**Action item:** Set down the entries below exactly, leaving out all images.

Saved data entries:
----------

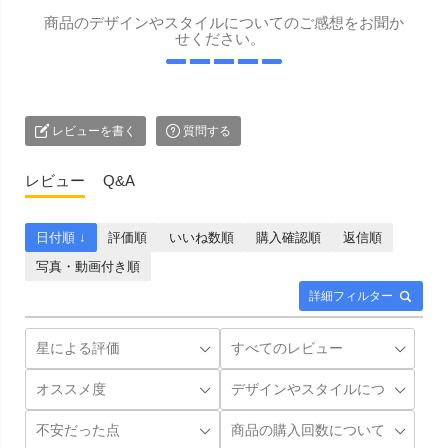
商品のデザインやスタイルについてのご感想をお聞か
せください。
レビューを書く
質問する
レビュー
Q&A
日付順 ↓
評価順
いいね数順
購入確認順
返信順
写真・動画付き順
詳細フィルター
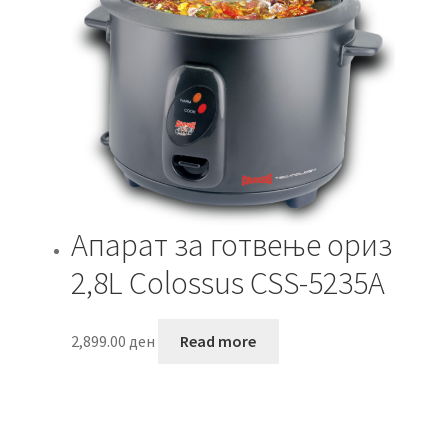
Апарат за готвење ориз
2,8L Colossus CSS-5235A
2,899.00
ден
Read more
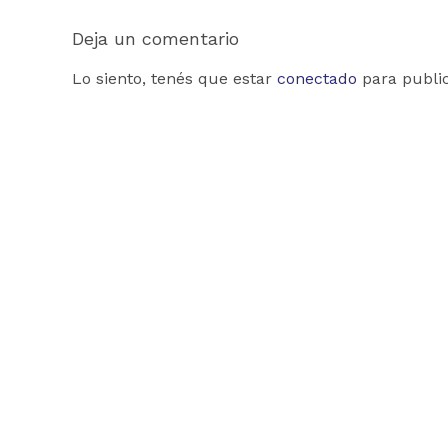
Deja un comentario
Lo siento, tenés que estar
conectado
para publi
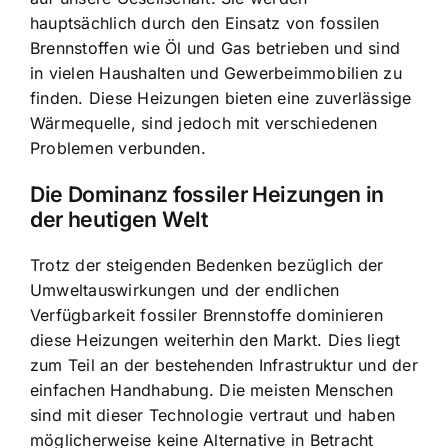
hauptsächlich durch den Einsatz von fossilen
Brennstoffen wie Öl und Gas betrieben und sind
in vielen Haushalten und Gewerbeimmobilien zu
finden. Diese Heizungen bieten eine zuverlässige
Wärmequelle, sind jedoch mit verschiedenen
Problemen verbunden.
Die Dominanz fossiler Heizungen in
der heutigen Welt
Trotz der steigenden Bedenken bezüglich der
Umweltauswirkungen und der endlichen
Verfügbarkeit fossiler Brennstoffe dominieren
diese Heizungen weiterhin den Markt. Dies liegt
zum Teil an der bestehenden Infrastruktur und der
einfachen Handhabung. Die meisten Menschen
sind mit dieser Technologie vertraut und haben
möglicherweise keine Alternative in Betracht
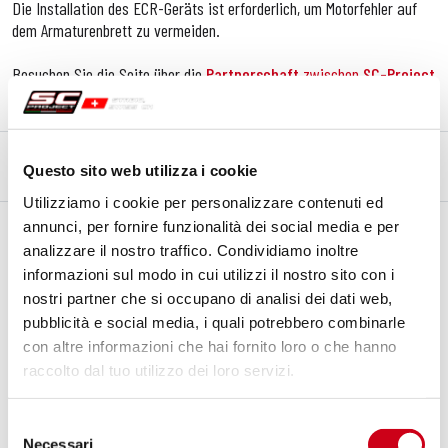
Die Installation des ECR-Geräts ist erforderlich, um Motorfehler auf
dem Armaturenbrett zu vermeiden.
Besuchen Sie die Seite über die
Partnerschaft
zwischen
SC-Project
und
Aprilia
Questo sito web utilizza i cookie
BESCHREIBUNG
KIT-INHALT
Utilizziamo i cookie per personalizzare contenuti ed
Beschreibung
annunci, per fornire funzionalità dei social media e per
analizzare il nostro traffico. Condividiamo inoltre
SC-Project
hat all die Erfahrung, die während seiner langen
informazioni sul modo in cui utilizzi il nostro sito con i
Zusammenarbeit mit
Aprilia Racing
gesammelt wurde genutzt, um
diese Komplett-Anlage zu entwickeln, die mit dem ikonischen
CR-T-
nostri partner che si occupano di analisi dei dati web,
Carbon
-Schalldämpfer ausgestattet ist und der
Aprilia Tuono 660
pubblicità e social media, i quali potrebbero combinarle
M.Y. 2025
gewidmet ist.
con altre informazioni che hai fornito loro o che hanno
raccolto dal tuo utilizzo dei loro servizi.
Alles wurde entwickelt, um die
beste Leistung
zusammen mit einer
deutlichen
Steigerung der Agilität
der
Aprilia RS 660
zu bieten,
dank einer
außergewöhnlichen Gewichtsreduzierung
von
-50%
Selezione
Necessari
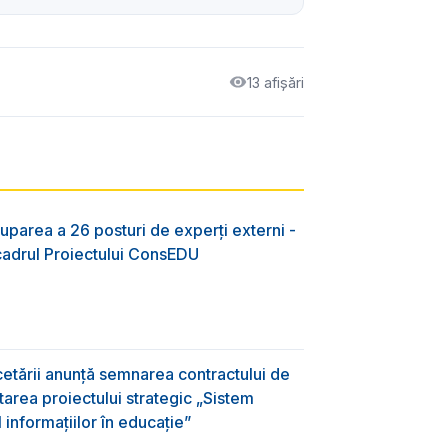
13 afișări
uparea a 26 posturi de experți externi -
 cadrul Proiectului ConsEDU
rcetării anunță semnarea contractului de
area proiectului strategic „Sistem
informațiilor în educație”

----------

**Answer section:**
商品のデザインやスタイルについてのご感想をお聞か
せください。
レビューを書く
質問する
レビュー
Q&A
日付順 ↓
評価順
いいね数順
購入確認順
返信順
写真・動画付き順
詳細フィルター
Апарат за готвење ориз
2,8L Colossus CSS-5235A
2,899.00
ден
Read more
Deja un comentario
Lo siento, tenés que estar
conectado
para publi
hauptsächlich durch den Einsatz von fossilen
Brennstoffen wie Öl und Gas betrieben und sind
in vielen Haushalten und Gewerbeimmobilien zu
finden. Diese Heizungen bieten eine zuverlässige
Wärmequelle, sind jedoch mit verschiedenen
Problemen verbunden.
Die Dominanz fossiler Heizungen in
der heutigen Welt
Trotz der steigenden Bedenken bezüglich der
Umweltauswirkungen und der endlichen
Verfügbarkeit fossiler Brennstoffe dominieren
diese Heizungen weiterhin den Markt. Dies liegt
zum Teil an der bestehenden Infrastruktur und der
einfachen Handhabung. Die meisten Menschen
sind mit dieser Technologie vertraut und haben
möglicherweise keine Alternative in Betracht
Die Installation des ECR-Geräts ist erforderlich, um Motorfehler auf
dem Armaturenbrett zu vermeiden.
Besuchen Sie die Seite über die
Partnerschaft
zwischen
SC-Project
und
Aprilia
Questo sito web utilizza i cookie
BESCHREIBUNG
KIT-INHALT
Utilizziamo i cookie per personalizzare contenuti ed
Beschreibung
annunci, per fornire funzionalità dei social media e per
analizzare il nostro traffico. Condividiamo inoltre
SC-Project
hat all die Erfahrung, die während seiner langen
informazioni sul modo in cui utilizzi il nostro sito con i
Zusammenarbeit mit
Aprilia Racing
gesammelt wurde genutzt, um
diese Komplett-Anlage zu entwickeln, die mit dem ikonischen
CR-T-
nostri partner che si occupano di analisi dei dati web,
Carbon
-Schalldämpfer ausgestattet ist und der
Aprilia Tuono 660
pubblicità e social media, i quali potrebbero combinarle
M.Y. 2025
gewidmet ist.
con altre informazioni che hai fornito loro o che hanno
raccolto dal tuo utilizzo dei loro servizi.
Alles wurde entwickelt, um die
beste Leistung
zusammen mit einer
deutlichen
Steigerung der Agilität
der
Aprilia RS 660
zu bieten,
dank einer
außergewöhnlichen Gewichtsreduzierung
von
-50%
Selezione
Necessari
13 afișări
uparea a 26 posturi de experți externi -
 cadrul Proiectului ConsEDU
rcetării anunță semnarea contractului de
area proiectului strategic „Sistem
informațiilor în educație”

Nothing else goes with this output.